In the first step users can upload up to 100 chemicals using SMILES string format or using CASRN ID or DSSTox ID (see EPA comptox). Inputs are standardized, filtered, and mixtures, ions and inorganic chemicals are excluded using the MolVS Python3.6 library.
Users can refine the chemical list uploaded at this step.
For each chemical a set of 677 structural descriptors is computed including 1D and 2D descriptors as well as physico-chemical descriptors using RDKit tool kit implemented in Python 3.6 and OPERA models. The computational time is around 2-5s per chemical.
Users can download the descriptors matrix in csv format from RDKit tool kit and OPERA model at this step.
Once descriptors have been computed, users can predict chemical interference activity by choosing one or several of the 17 interreference models proposed. Each model is an average of 10 different random forest models built to cover the full set of chemicals (cf. publication). The table below describes the available models.
It takes around 1-2s per chemical and per model to compute the predictions.
For quality check and speed purpose, each chemical no included in the DSSTox database will be add in our internal database by default.
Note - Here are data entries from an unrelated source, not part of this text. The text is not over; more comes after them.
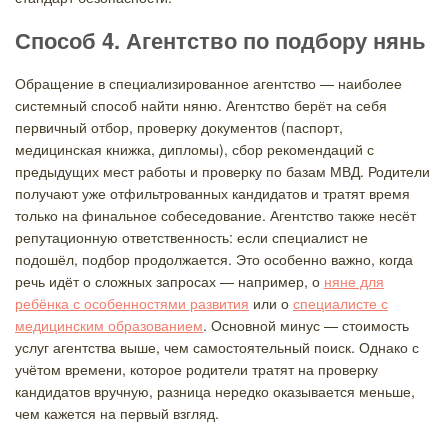
Способ 4. Агентство по подбору нянь
Обращение в специализированное агентство — наиболее
системный способ найти няню. Агентство берёт на себя
первичный отбор, проверку документов (паспорт,
медицинская книжка, дипломы), сбор рекомендаций с
предыдущих мест работы и проверку по базам МВД. Родители
получают уже отфильтрованных кандидатов и тратят время
только на финальное собеседование. Агентство также несёт
репутационную ответственность: если специалист не
подошёл, подбор продолжается. Это особенно важно, когда
речь идёт о сложных запросах — например, о
няне для
ребёнка с особенностями развития
или о
специалисте с
медицинским образованием
. Основной минус — стоимость
услуг агентства выше, чем самостоятельный поиск. Однако с
учётом времени, которое родители тратят на проверку
кандидатов вручную, разница нередко оказывается меньше,
чем кажется на первый взгляд.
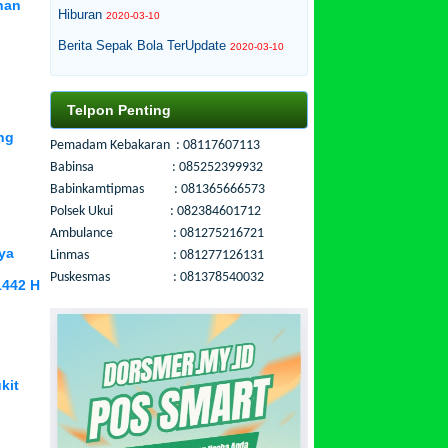
han
Hiburan
2020-03-10
Berita Sepak Bola TerUpdate
2020-03-10
Telpon Penting
ng
Pemadam Kebakaran : 08117607113
Babinsa : 085252399932
Babinkamtipmas : 081365666573
Polsek Ukui : 082384601712
Ambulance : 081275216721
ya
Linmas : 081277126131
Puskesmas : 081378540032
1442 H
kit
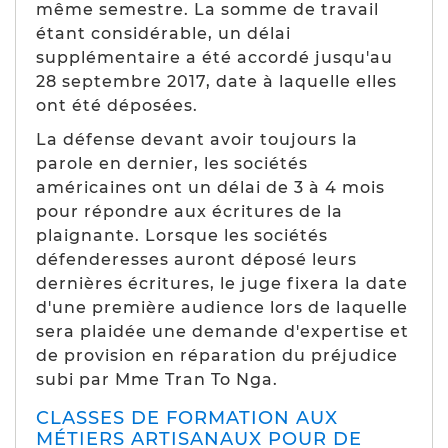
même semestre. La somme de travail
étant considérable, un délai
supplémentaire a été accordé jusqu'au
28 septembre 2017, date à laquelle elles
ont été déposées.
La défense devant avoir toujours la
parole en dernier, les sociétés
américaines ont un délai de 3 à 4 mois
pour répondre aux écritures de la
plaignante. Lorsque les sociétés
défenderesses auront déposé leurs
dernières écritures, le juge fixera la date
d'une première audience lors de laquelle
sera plaidée une demande d'expertise et
de provision en réparation du préjudice
subi par Mme Tran To Nga.
CLASSES DE FORMATION AUX
MÉTIERS ARTISANAUX POUR DE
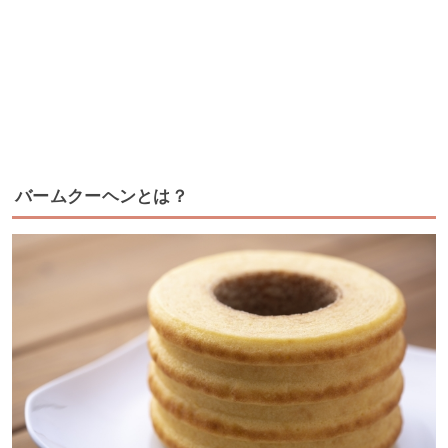
バームクーヘンとは？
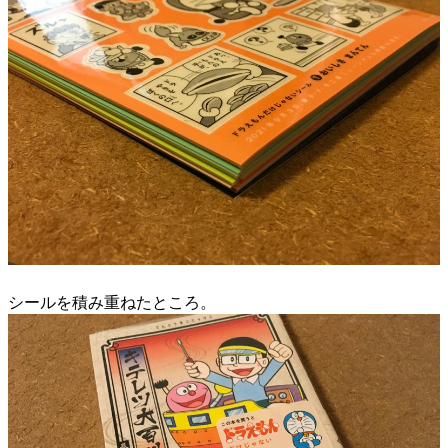
シールを積み重ねたところ。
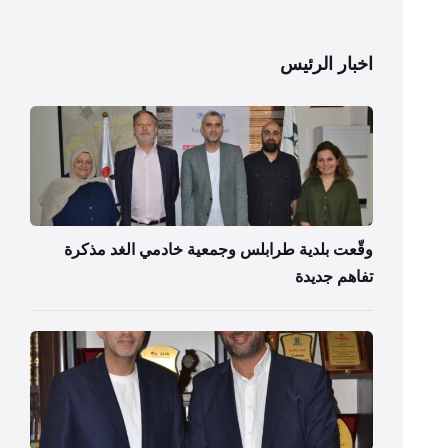
اخبار الرئيس
وقّعت بلدية طرابلس وجمعية خادمي الغد مذكرة
تفاهم جديدة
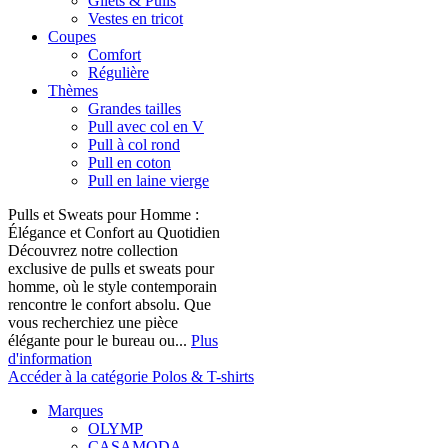
Gilets & Pulls
Vestes en tricot
Coupes
Comfort
Régulière
Thèmes
Grandes tailles
Pull avec col en V
Pull à col rond
Pull en coton
Pull en laine vierge
Pulls et Sweats pour Homme :
Élégance et Confort au Quotidien
Découvrez notre collection
exclusive de pulls et sweats pour
homme, où le style contemporain
rencontre le confort absolu. Que
vous recherchiez une pièce
élégante pour le bureau ou...
Plus
d'information
Accéder à la catégorie Polos & T-shirts
Marques
OLYMP
CASAMODA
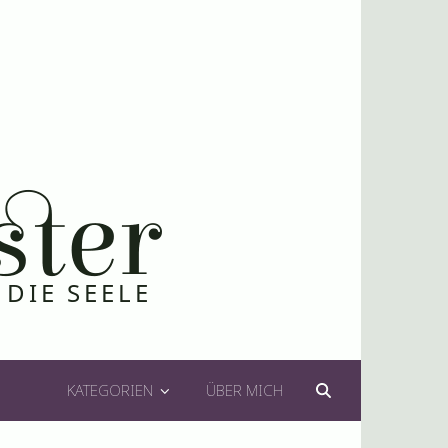
KATEGORIEN
ÜBER MICH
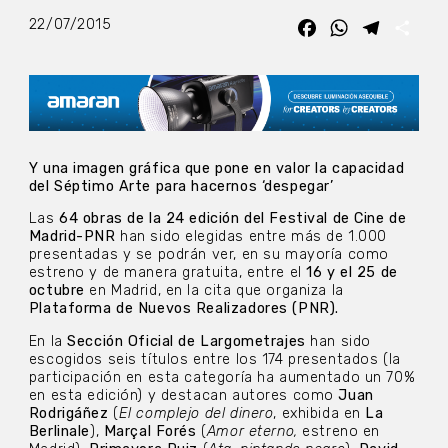
22/07/2015
Facebook
WhatsApp
Telegra
Com
Y una imagen gráfica que pone en valor la capacidad
del Séptimo Arte para hacernos ‘despegar’
Las
64 obras de la 24 edición del Festival de Cine de
Madrid-PNR
han sido elegidas entre más de 1.000
presentadas y se podrán ver, en su mayoría como
estreno y de manera gratuita, entre el
16 y el 25 de
octubre
en Madrid, en la cita que organiza la
Plataforma de Nuevos Realizadores (PNR).
En la
Sección Oficial de Largometrajes
han sido
escogidos seis títulos entre los 174 presentados (la
participación en esta categoría ha aumentado un 70%
en esta edición) y destacan autores como
Juan
Rodrigáñez
(
El complejo del dinero
, exhibida en
La
Berlinale
),
Marçal Forés
(
Amor eterno,
estreno en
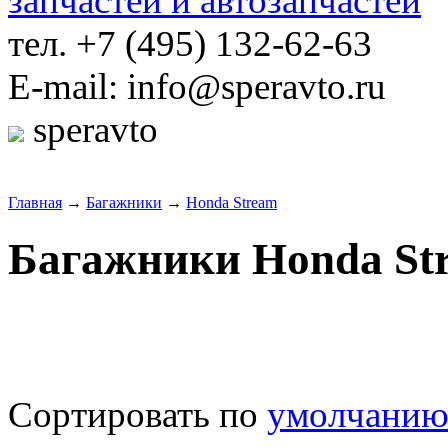
тел. +7 (495) 132-62-63
E-mail: info@speravto.ru
speravto
Главная
→
Багажники
→
Honda Stream
Багажники Honda St
Сортировать по
умолчани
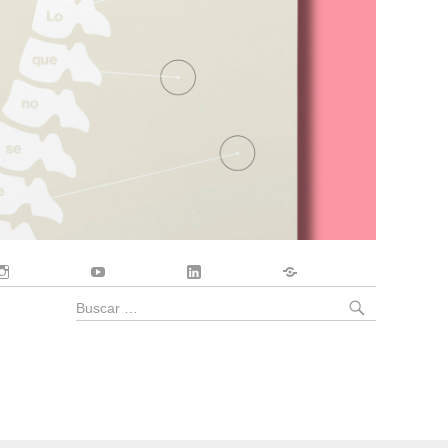
Instagram
YouTube
LinkedIn
Contacto
BUSCA
Buscar
por:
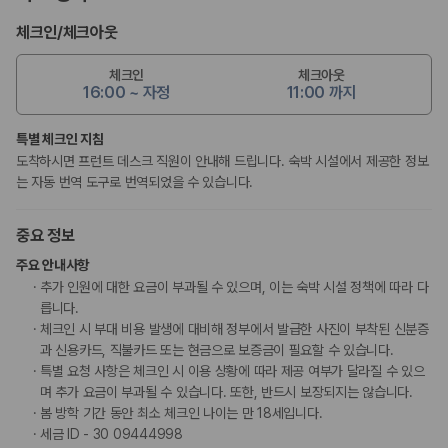
체크인
/
체크아웃
체크인
체크아웃
16:00 ~ 자정
11:00 까지
특별 체크인 지침
도착하시면 프런트 데스크 직원이 안내해 드립니다. 숙박 시설에서 제공한 정보
는 자동 번역 도구로 번역되었을 수 있습니다.
중요 정보
주요 안내사항
추가 인원에 대한 요금이 부과될 수 있으며, 이는 숙박 시설 정책에 따라 다
릅니다.
체크인 시 부대 비용 발생에 대비해 정부에서 발급한 사진이 부착된 신분증
과 신용카드, 직불카드 또는 현금으로 보증금이 필요할 수 있습니다.
특별 요청 사항은 체크인 시 이용 상황에 따라 제공 여부가 달라질 수 있으
며 추가 요금이 부과될 수 있습니다. 또한, 반드시 보장되지는 않습니다.
봄 방학 기간 동안 최소 체크인 나이는 만 18세입니다.
세금 ID - 30 09444998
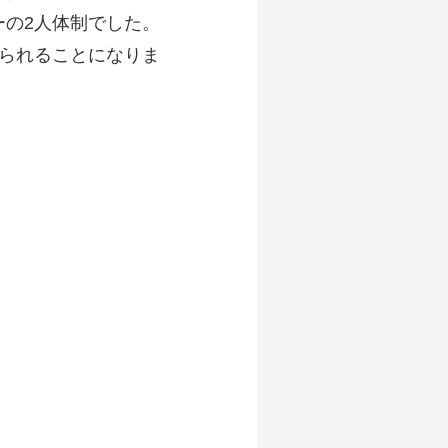
の2人体制でした。
けられることになりま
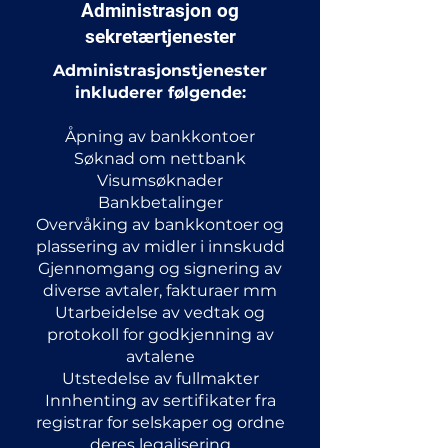
Administrasjon og
sekretærtjenester
Administrasjonstjenester
inkluderer følgende:
Åpning av bankkontoer
Søknad om nettbank
Visumsøknader
Bankbetalinger
Overvåking av bankkontoer og
plassering av midler i innskudd
Gjennomgang og signering av
diverse avtaler, fakturaer mm
Utarbeidelse av vedtak og
protokoll for godkjenning av
avtalene
Utstedelse av fullmakter
Innhenting av sertifikater fra
registrar for selskaper og ordne
deres legalisering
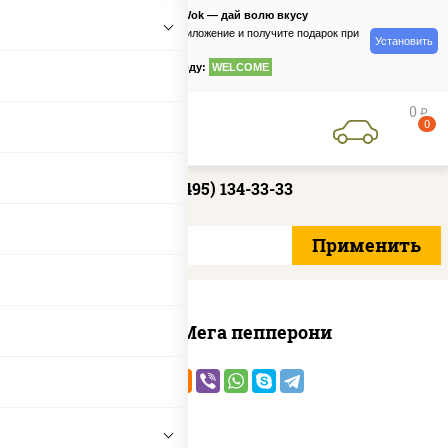
PizzaSushiWok — дай волю вкусу
Скачайте приложение и получите подарок при
Установить
заказе
по промокоду:
WELCOME
0
руб
0
+7 (495) 134-33-33
Пицца Мега пепперони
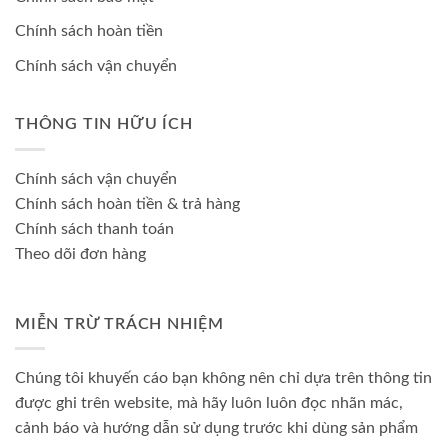
Chính sách hoàn tiền
Chính sách vận chuyển
THÔNG TIN HỮU ÍCH
Chính sách vận chuyển
Chính sách hoàn tiền & trả hàng
Chính sách thanh toán
Theo dõi đơn hàng
MIỄN TRỪ TRÁCH NHIỆM
Chúng tôi khuyến cáo bạn không nên chỉ dựa trên thông tin
được ghi trên website, mà hãy luôn luôn đọc nhãn mác,
cảnh báo và hướng dẫn sử dụng trước khi dùng sản phẩm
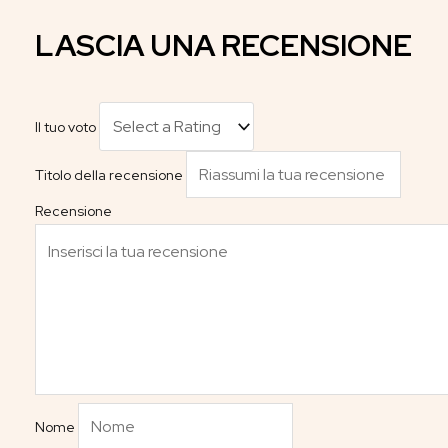
LASCIA UNA RECENSIONE
Il tuo voto
Titolo della recensione
Recensione
Nome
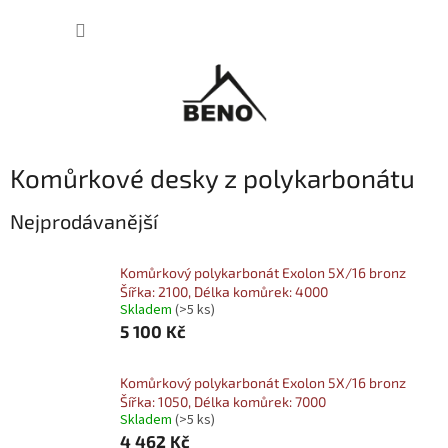
Přejít
NÁKUP
na
obsah
KOŠÍK
Komůrkové desky z polykarbonátu
Nejprodávanější
Komůrkový polykarbonát Exolon 5X/16 bronz
Šířka: 2100, Délka komůrek: 4000
Skladem
(>5 ks)
5 100 Kč
Komůrkový polykarbonát Exolon 5X/16 bronz
Šířka: 1050, Délka komůrek: 7000
Skladem
(>5 ks)
4 462 Kč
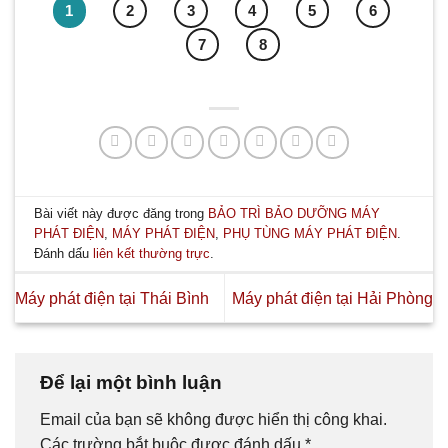
1
2
3
4
5
6
7
8
Bài viết này được đăng trong
BẢO TRÌ BẢO DƯỠNG MÁY
PHÁT ĐIỆN
,
MÁY PHÁT ĐIỆN
,
PHỤ TÙNG MÁY PHÁT ĐIỆN
.
Đánh dấu
liên kết thường trực
.
Máy phát điện tại Thái Bình
Máy phát điện tại Hải Phòng
Để lại một bình luận
Email của bạn sẽ không được hiển thị công khai.
Các trường bắt buộc được đánh dấu
*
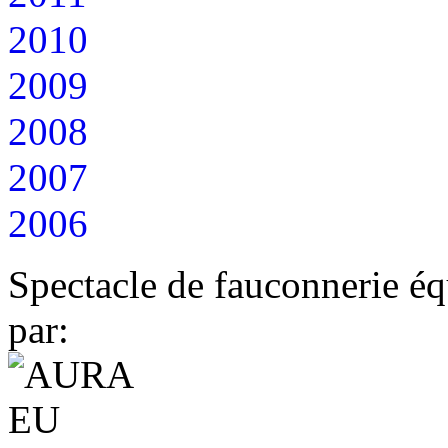
2010
2009
2008
2007
2006
Spectacle de fauconnerie éq
par:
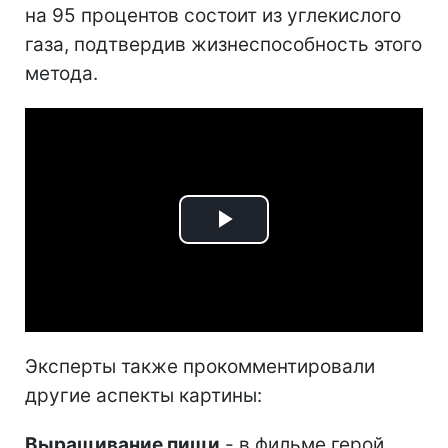
на 95 процентов состоит из углекислого
газа, подтвердив жизнеспособность этого
метода.
Play
Video
Эксперты также прокомментировали
другие аспекты картины:
Выращивание пищи
- в фильме герой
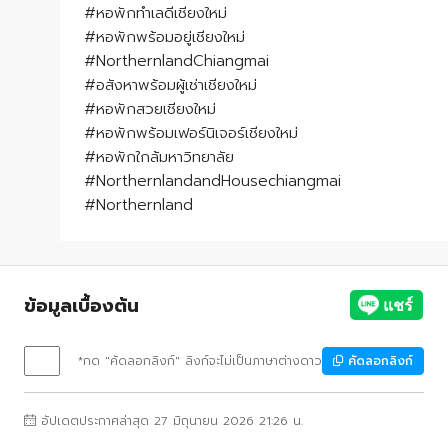
#หอพักทำเลดีเชียงใหม่
#หอพักพร้อมอยู่เชียงใหม่
#NorthernlandChiangmai
#อสังหาพร้อมผู้เช่าเชียงใหม่
#หอพักสวยเชียงใหม่
#หอพักพร้อมเฟอร์นิเจอร์เชียงใหม่
#หอพักใกล้มหาวิทยาลัย
#NorthernlandandHousechiangmai
#Northernland
ข้อมูลเบื้องต้น
*กด "คัดลอกลิงก์" ลิงก์จะไม่เป็นภาษาต่างดาว
คัดลอกลิงก์
อัปเดตประกาศล่าสุด 27 มิถุนายน 2026 21:26 น.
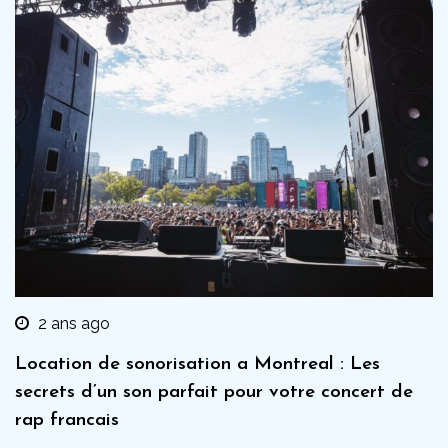
2 ans ago
Location de sonorisation a Montreal : Les
secrets d’un son parfait pour votre concert de
rap francais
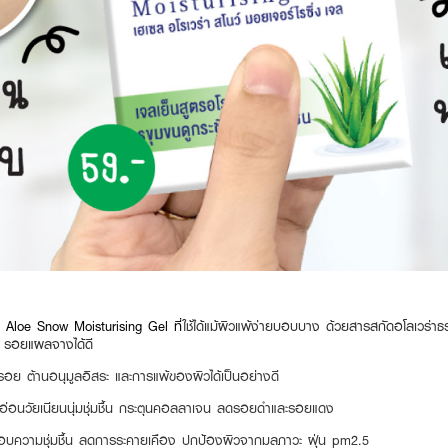
l Aloe Snow Moisturising Gel ที่
ใช้ได้แม้ผิวแพ้ง่ายบอบบาง ด้วยสารสกัดอโลเวร่าธ
้ำ รอยแผลจางได้ดี
วรอย ต้านอนุมูลอิสระ และการแพ้ของผิวได้เป็นอย่างดี
วอ่อนวัยเนียนนุ่มชุ่มชื้น กระตุนคอลลาเจน ลดรอยดำและรอยแดง
บความชุ่มชื้น ลดการระคายเคือง ปกป้องผิวจากมลภาวะ ฝุ่น pm2.5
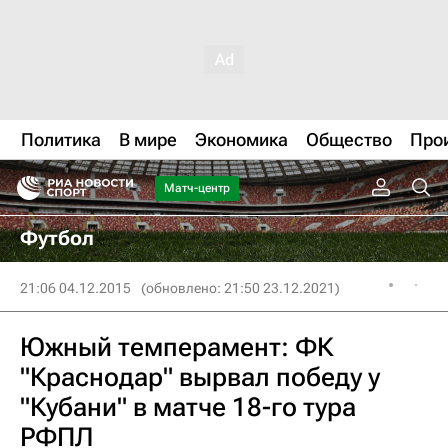
Политика
В мире
Экономика
Общество
Про
Матч-центр
Футбол
21:06 04.12.2015
(обновлено: 21:50 23.12.2021)
Южный темперамент: ФК
"Краснодар" вырвал победу у
"Кубани" в матче 18-го тура
РФПЛ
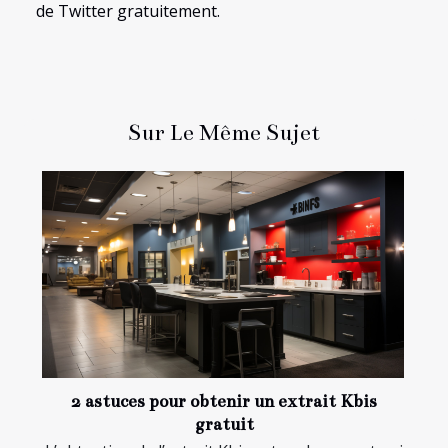
de Twitter gratuitement.
Sur Le Même Sujet
2 astuces pour obtenir un extrait Kbis
gratuit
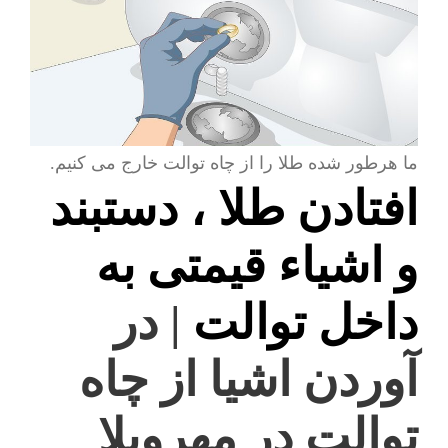
ما هرطور شده طلا را از چاه توالت خارج می کنیم.
افتادن طلا ، دستبند
و اشیاء قیمتی به
داخل توالت
| در
آوردن اشیا از چاه
توالت در مهرویلا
Users can choose to not save chemicals in the databse at this step.
Results are presented in a dynamic table. For each model selected a score between 0 and 1 is reported with an associated standard deviation. The score is a probability for a chemical to interfere with the technology, cell culture and condition related to the model. A score close to 1 signifies that the chemical has a high chance to interfere with that particular technology and experimental condition. The standard deviation is derived from the deviation of the ten random forest model predictions.
Users can download the table of results in a csv format.